Wednesday, June 17, 2009

Global Warming : Climate change happening now !

The harmful effects of global warming are being felt "here and now and in your backyard," a groundbreaking US government report on climate change has warned.

"Climate change is happening now, it is not something that will happen decades or centuries in the future," Jerry Melillo of the Marine Biological Laboratory in Massachusetts, one of the lead authors of the report.

Climate change, which the report blames largely on human-induced emissions of heat-trapping gases, "is under way in the United States and projected to grow," said the report by the US Global Change Research Program, a grouping of a dozen government agencies and the White House.

The report is the first on climate change since President Barack Obama took office and outlines in plain, non-scientific terms how global warming has resulted in an increase of extreme weather such as the powerful heatwave that swept Europe in 2003, claiming tens of thousands of lives.

Hurricanes have become fiercer as they gather greater strength over oceans warmed by climate change.

Global warming impacts everything from water supplies to energy, farming to health. And those impacts are expected to increase, according to the report titled "Global Change Impacts in the United States."


Temperatures may go up by 3 degrees celcius in Malaysia with El Nino phenomenon.


Brace yourself for hotter days. The El Nino phenomenon is coming.

And with warmer weather, the Government warns that the haze will worsen.
However, its full effect can only be gauged sometime in August," said Natural Resources and Environment Minister Datuk Douglas Uggah Embas.

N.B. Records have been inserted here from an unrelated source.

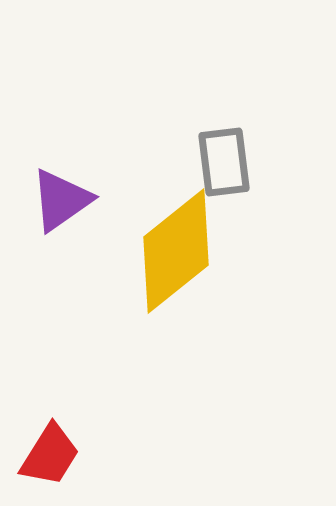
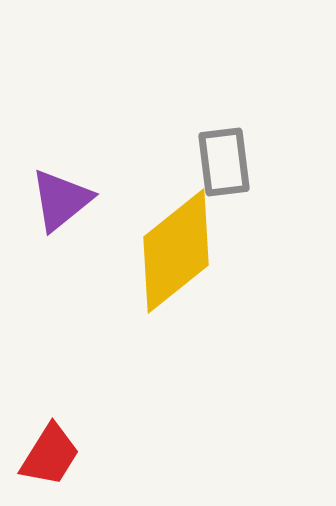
purple triangle: rotated 4 degrees counterclockwise
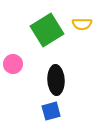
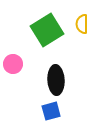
yellow semicircle: rotated 90 degrees clockwise
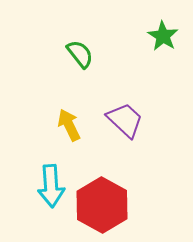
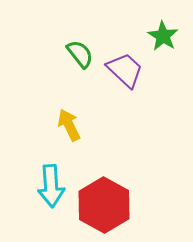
purple trapezoid: moved 50 px up
red hexagon: moved 2 px right
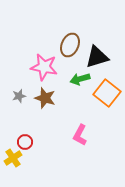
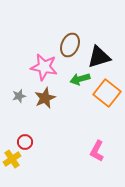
black triangle: moved 2 px right
brown star: rotated 30 degrees clockwise
pink L-shape: moved 17 px right, 16 px down
yellow cross: moved 1 px left, 1 px down
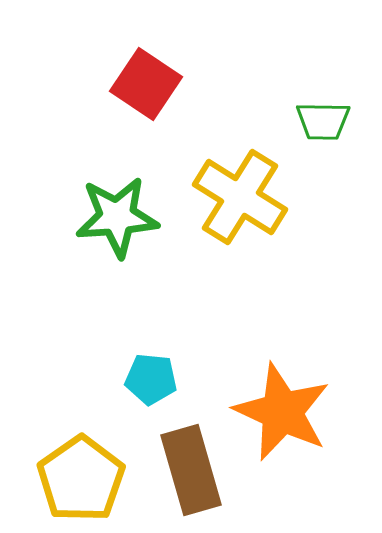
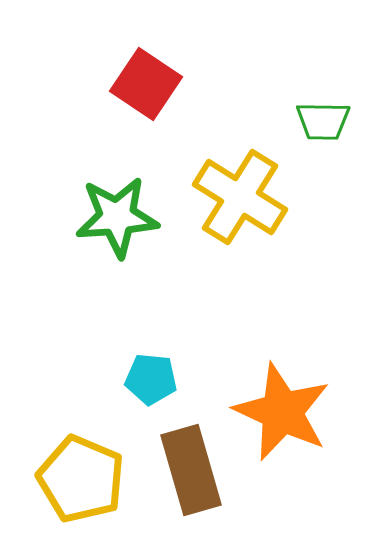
yellow pentagon: rotated 14 degrees counterclockwise
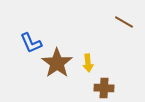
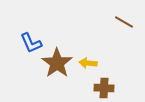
yellow arrow: rotated 102 degrees clockwise
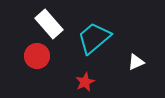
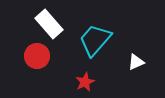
cyan trapezoid: moved 1 px right, 2 px down; rotated 9 degrees counterclockwise
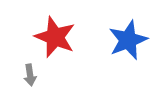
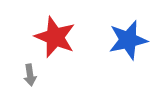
blue star: rotated 9 degrees clockwise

El Nino is a climatic condition where abnormal warming of the Pacific Ocean causes dry weather in South-East Asia and northern Australia.

Uggah was speaking to reporters after launching the Genting Goes Green programme at First World Plaza, Genting Highlands Resort yesterday.
Malaysia experiences a hot and dry season in June, July and August with temperatures ranging between 33°C to 34°C. However, with the El Nino phenomenon, temperatures can rise by an additional 3°C.

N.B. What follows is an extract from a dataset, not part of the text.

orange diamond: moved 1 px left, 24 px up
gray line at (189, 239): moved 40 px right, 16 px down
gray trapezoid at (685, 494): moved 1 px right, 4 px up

Uggah said with such hot and dry conditions, any open burning activity could make things worse. He said the Asean Specialised Meteorological Centre satellite report had identified 125 hot spots in the country from May 25 to June 7.

Uggah said the Air Pollution Index for various locations in the country had deteriorated slightly.

"This has caused it to be slightly hazy. The hazy situation happened because of a stable atmosphere with a high humidity level of above 85%.

"This causes pollutants like dust and emissions from vehicles and factories to be collected in the air, causing poor visibility," he said.